══ Supplied entries ══
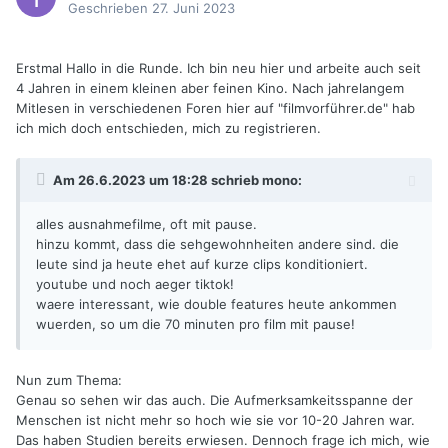
Geschrieben
27. Juni 2023
Erstmal Hallo in die Runde. Ich bin neu hier und arbeite auch seit
4 Jahren in einem kleinen aber feinen Kino. Nach jahrelangem
Mitlesen in verschiedenen Foren hier auf "filmvorführer.de" hab
ich mich doch entschieden, mich zu registrieren.
Am 26.6.2023 um 18:28 schrieb
mono
:
alles ausnahmefilme, oft mit pause.
hinzu kommt, dass die sehgewohnheiten andere sind. die
leute sind ja heute ehet auf kurze clips konditioniert.
youtube und noch aeger tiktok!
waere interessant, wie double features heute ankommen
wuerden, so um die 70 minuten pro film mit pause!
Nun zum Thema:
Genau so sehen wir das auch. Die Aufmerksamkeitsspanne der
Menschen ist nicht mehr so hoch wie sie vor 10-20 Jahren war.
Das haben Studien bereits erwiesen. Dennoch frage ich mich, wie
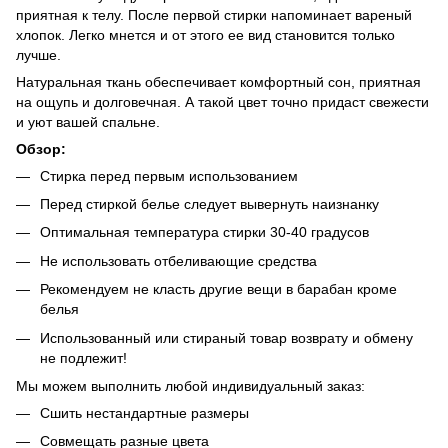
приятная к телу. После первой стирки напоминает вареный
хлопок. Легко мнется и от этого ее вид становится только
лучше.
Натуральная ткань обеспечивает комфортный сон, приятная
на ощупь и долговечная. А такой цвет точно придаст свежести
и уют вашей спальне.
Обзор:
Стирка перед первым использованием
Перед стиркой белье следует вывернуть наизнанку
Оптимальная температура стирки 30-40 градусов
Не использовать отбеливающие средства
Рекомендуем не класть другие вещи в барабан кроме
белья
Использованный или стираный товар возврату и обмену
не подлежит!
Мы можем выполнить любой индивидуальный заказ:
Сшить нестандартные размеры
Совмещать разные цвета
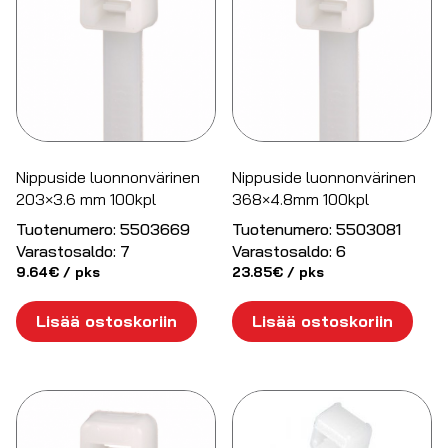
Nippuside luonnonvärinen
Nippuside luonnonvärinen
203×3.6 mm 100kpl
368×4.8mm 100kpl
Tuotenumero:
5503669
Tuotenumero:
5503081
Varastosaldo:
7
Varastosaldo:
6
9.64
€
/ pks
23.85
€
/ pks
Lisää ostoskoriin
Lisää ostoskoriin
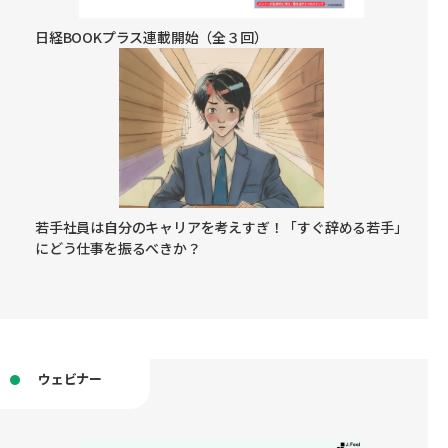
日経BOOKプラス連載開始（全３回）
若手社員は自分のキャリアを考えすぎ！「すぐ辞める若手」
にどう仕事を振るべきか？
ウェビナー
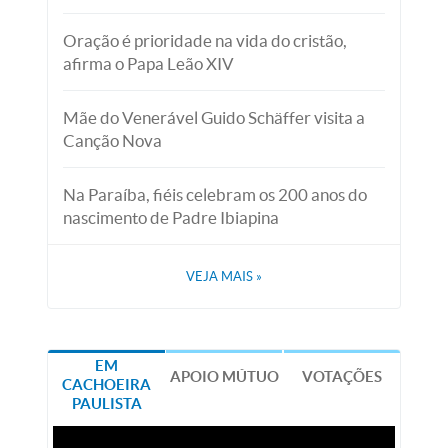
Oração é prioridade na vida do cristão,
afirma o Papa Leão XIV
Mãe do Venerável Guido Schäffer visita a
Canção Nova
Na Paraíba, fiéis celebram os 200 anos do
nascimento de Padre Ibiapina
VEJA MAIS
»
EM
APOIO MÚTUO
VOTAÇÕES
CACHOEIRA
PAULISTA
═══
#### Task requirements
All entries should be restated word for word; no images belong in the copy.

#### Answer section
Geschrieben
27. Juni 2023
Erstmal Hallo in die Runde. Ich bin neu hier und arbeite auch seit
4 Jahren in einem kleinen aber feinen Kino. Nach jahrelangem
Mitlesen in verschiedenen Foren hier auf "filmvorführer.de" hab
ich mich doch entschieden, mich zu registrieren.
Am 26.6.2023 um 18:28 schrieb
mono
:
alles ausnahmefilme, oft mit pause.
hinzu kommt, dass die sehgewohnheiten andere sind. die
leute sind ja heute ehet auf kurze clips konditioniert.
youtube und noch aeger tiktok!
waere interessant, wie double features heute ankommen
wuerden, so um die 70 minuten pro film mit pause!
Nun zum Thema:
Genau so sehen wir das auch. Die Aufmerksamkeitsspanne der
Menschen ist nicht mehr so hoch wie sie vor 10-20 Jahren war.
Das haben Studien bereits erwiesen. Dennoch frage ich mich, wie
приятная к телу. После первой стирки напоминает вареный
хлопок. Легко мнется и от этого ее вид становится только
лучше.
Натуральная ткань обеспечивает комфортный сон, приятная
на ощупь и долговечная. А такой цвет точно придаст свежести
и уют вашей спальне.
Обзор:
Стирка перед первым использованием
Перед стиркой белье следует вывернуть наизнанку
Оптимальная температура стирки 30-40 градусов
Не использовать отбеливающие средства
Рекомендуем не класть другие вещи в барабан кроме
белья
Использованный или стираный товар возврату и обмену
не подлежит!
Мы можем выполнить любой индивидуальный заказ:
Сшить нестандартные размеры
Совмещать разные цвета
Nippuside luonnonvärinen
Nippuside luonnonvärinen
203×3.6 mm 100kpl
368×4.8mm 100kpl
Tuotenumero:
5503669
Tuotenumero:
5503081
Varastosaldo:
7
Varastosaldo:
6
9.64
€
/ pks
23.85
€
/ pks
Lisää ostoskoriin
Lisää ostoskoriin
日経BOOKプラス連載開始（全３回）
若手社員は自分のキャリアを考えすぎ！「すぐ辞める若手」
にどう仕事を振るべきか？
ウェビナー
Oração é prioridade na vida do cristão,
afirma o Papa Leão XIV
Mãe do Venerável Guido Schäffer visita a
Canção Nova
Na Paraíba, fiéis celebram os 200 anos do
nascimento de Padre Ibiapina
VEJA MAIS
»
EM
APOIO MÚTUO
VOTAÇÕES
CACHOEIRA
PAULISTA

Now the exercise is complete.